Ingenico's new card payment terminals make room for apps

20.11.2015
There's an app for everything, it seems, and increasingly an app on everything: phones, TVs, robots... and soon even the payment terminals used with chip-based bank cards.

Chip-based payment cards that require a PIN rather than a swipe and a signature are only just reaching the U.S., but they've been around for decades in Europe.

On gas pumps and at supermarket checkouts, it seems many of the payment terminals the cards slot into have barely changed in all that time: Their cramped displays and minimalist keypads do nothing but process payments.

French company Ingenico sees this as a missed opportunity for retailers, which could be using the ubiquitous terminals to show customers special offers, operate loyalty programs or take orders in a restaurant.

Its new 5000 series of payment terminals swap the classic two-line LCD for a full-color, touch-sensitive 320-by-480-pixel screen. Ingenico showed the terminals at the Cartes secure connections show near Paris this week, and is rolling them out to its first customers.

Behind the terminals' bigger display is a 600MHz ARM Cortex A5 processor with 512MB each of RAM and flash, running a webkit-based HTML5 browser on top of Ingenico's own Linux-based operating system. Hardware options include 3G, Wi-Fi or Bluetooth connections, and built-in cameras and printers.

The browser is used to run apps from an online store, and it can exchange information with the payment-processing side of the machine. With the state of web security today, what could possibly go wrong

Well, nothing much, say Ingenico's Yannick Menet, product manager for Telium Tetra, the payment terminal OS the company has built around Linux.

Security is tight in the devices. Apps come from Ingenico's own online marketplace and the code won't run unless signed by Ingenico. Developers assume unlimited liability for the apps they submit, and must package them with all necessary resources and a whitelist of external URLs that they might query over an SSL connection. The apps are strictly limited in what they can do through sandboxing, and although the terminal will run JavaScript, it does not allow the injection of downloaded code.

If apps try to break these barriers, "Exceptions are escalated to the marketplace. If there are doubts about an app, we can deactivate it," Menet said.

Web apps and payments run in separate processes with their own access rights and privileges, and can only communicate through a software bus that enforces those rights. The payment level can access card details or the payment kernel, Menet said, but the Web app can't access the card.

Ingenico already has a few proof-of-concept apps particularly suited to mobile payment terminals in its marketplace.

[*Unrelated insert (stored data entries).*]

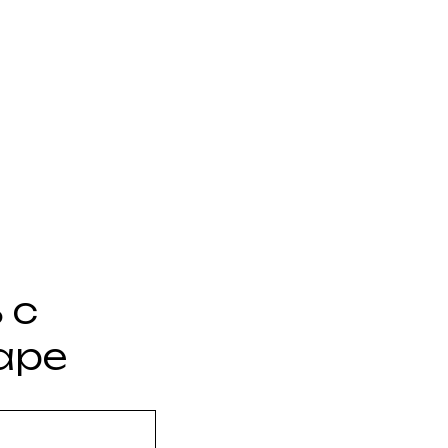
 с
аре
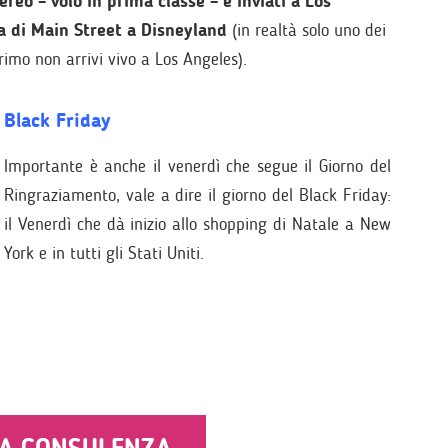
reo – volo in prima classe – e inviati a Los
a di Main Street a Disneyland
(in realtà solo uno dei
primo non arrivi vivo a Los Angeles).
Black Friday
Importante è anche il venerdì che segue il Giorno del
Ringraziamento, vale a dire il giorno del Black Friday:
il Venerdì che dà inizio allo shopping di Natale a New
York e in tutti gli Stati Uniti.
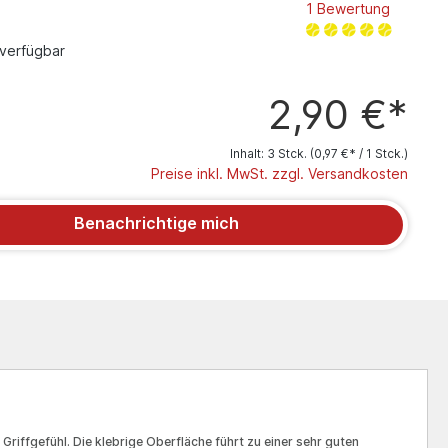
1 Bewertung
verfügbar
2,90 €*
Inhalt:
3 Stck.
(0,97 €* / 1 Stck.)
Preise inkl. MwSt. zzgl. Versandkosten
Benachrichtige mich
riffgefühl. Die klebrige Oberfläche führt zu einer sehr guten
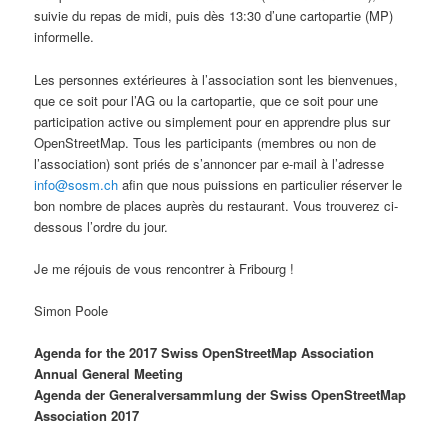
suivie du repas de midi, puis dès 13:30 d’une cartopartie (MP)
informelle.
Les personnes extérieures à l’association sont les bienvenues,
que ce soit pour l’AG ou la cartopartie, que ce soit pour une
participation active ou simplement pour en apprendre plus sur
OpenStreetMap. Tous les participants (membres ou non de
l’association) sont priés de s’annoncer par e-mail à l’adresse
info@sosm.ch
afin que nous puissions en particulier réserver le
bon nombre de places auprès du restaurant. Vous trouverez ci-
dessous l’ordre du jour.
Je me réjouis de vous rencontrer à Fribourg !
Simon Poole
Agenda for the 2017 Swiss OpenStreetMap Association
Annual General Meeting
Agenda der Generalversammlung der Swiss OpenStreetMap
Association 2017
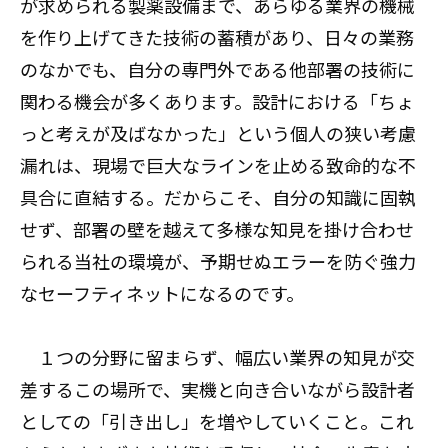
が求められる製薬設備まで、あらゆる業界の機械
を作り上げてきた技術の蓄積があり、日々の業務
のなかでも、自分の専門外である他部署の技術に
関わる機会が多くあります。設計における「ちょ
っと考えが及ばなかった」という個人の狭い考慮
漏れは、現場で巨大なラインを止める致命的な不
具合に直結する。だからこそ、自分の知識に固執
せず、部署の壁を越えて多様な知見を掛け合わせ
られる当社の環境が、予期せぬエラーを防ぐ強力
なセーフティネットになるのです。
１つの分野に留まらず、幅広い業界の知見が交
差するこの場所で、実機と向き合いながら設計者
としての「引き出し」を増やしていくこと。これ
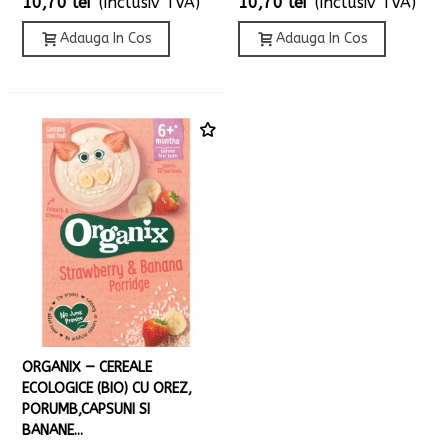
10,70 lei
(inclusiv TVA)
10,70 lei
(inclusiv TVA)
Adauga In Cos
Adauga In Cos
ORGANIX — CEREALE
ECOLOGICE (BIO) CU OREZ,
PORUMB,CAPSUNI SI
BANANE...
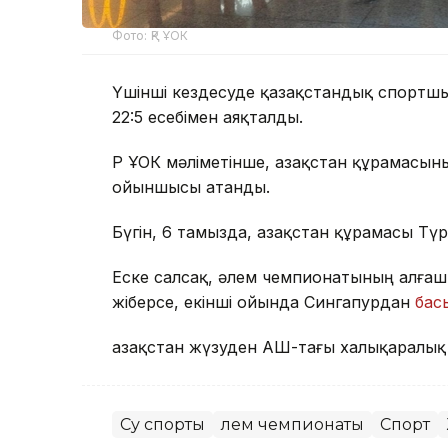
Фото: ҚР ҰОК
Үшінші кездесуде қазақстандық спортшыл
22:5 есебімен аяқталды.
ҚР ҰОК мәліметінше, Қазақстан құрамасы
ойыншысы атанды.
Бүгін, 6 тамызда, Қазақстан құрамасы Тү
Еске салсақ, әлем чемпионатының алға
жіберсе, екінші ойында Сингапурдан
басы
Қазақстан жүзуден АҚШ-тағы халықаралы
Су спорты
Әлем чемпионаты
Спорт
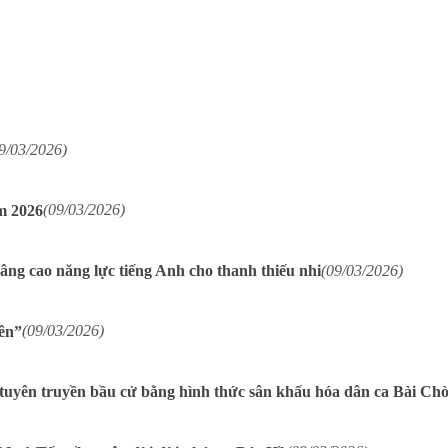
9/03/2026)
m 2026
(09/03/2026)
ng cao năng lực tiếng Anh cho thanh thiếu nhi
(09/03/2026)
ên”
(09/03/2026)
tuyên truyền bầu cử bằng hình thức sân khấu hóa dân ca Bài Chò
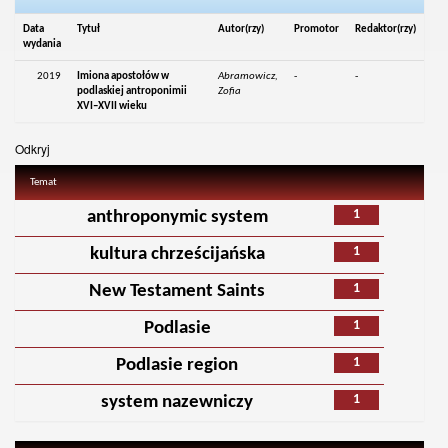
Data
Tytuł
Autor(rzy)
Promotor
Redaktor(rzy)
wydania
2019
Imiona apostołów w
Abramowicz,
-
-
podlaskiej antroponimii
Zofia
XVI–XVII wieku
Odkryj
Temat
1
anthroponymic system
1
kultura chrześcijańska
1
New Testament Saints
1
Podlasie
1
Podlasie region
1
system nazewniczy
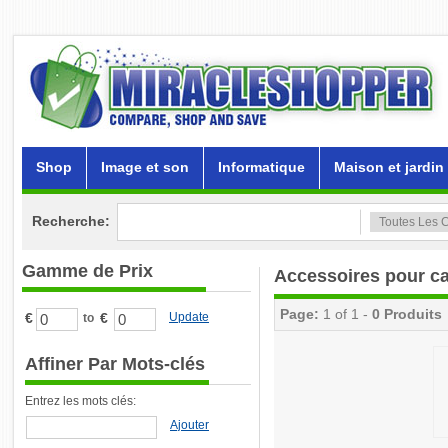
Shop
Image et son
Informatique
Maison et jardin
Recherche:
Gamme de Prix
Accessoires pour c
Page:
1 of 1 -
0 Produits
€
€
Update
to
Affiner Par Mots-clés
Entrez les mots clés:
Ajouter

Logistics firms can use one to track parcels, scanning barcodes with the camera and collecting customer signatures on the touch-screen. The camera also enables customers to report or reject damaged parcels, while the card reader secures payment on delivery.

Another app, for restaurants, manages table reservations and takes orders, transmitting them to the kitchen. Customers wanting to split the check need only push the appropriate button, and then insert their payment cards in turn.

Some Ingenico partners demonstrated their own HTML5 apps for the 5000-series terminals at Cartes.

Izicap, for example, offers a white-label loyalty card and sales promotion program for small businesses, linking customer identities to a payment card rather than a specific store card. While this simplifies administration, it means it can only track customers' total spend per visit, not what they buy, said CEO Reda El Mejjad -- but that's not necessarily a problem for small retailers and independent restaurants, which want promotions that are simple to manage.

Through the payment terminal, retailers can enroll customers in the loyalty scheme, and track their performance and promotions, comparing them with anonymous data from similar Izicap users nearby. Izicap doesn't sell the service directly to retailers, but rather to banks and payment acquirers, who then offer it as a value-added service to their SME clients.

In the days before Cartes, Ingenico also ran a hack-a-thon to encourage developers to create apps for the Telium Tetra platform. The winner was Arthur Grandgerard with Project Louise, a service allowing stores, bars or restaurants to hire workers by the hour or day and pay them through the terminal.